--- How to complete this task ---
Images excluded, return every record exactly as it reads.

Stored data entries
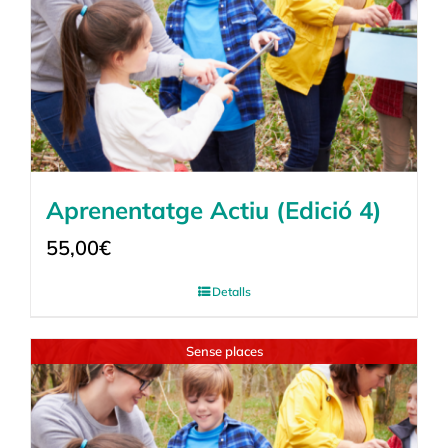
Aprenentatge Actiu (Edició 4)
55,00
€
Detalls
Sense places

--- Result of this task ---
Aprenentatge Actiu (Edició 4)
55,00
€
Detalls
Sense places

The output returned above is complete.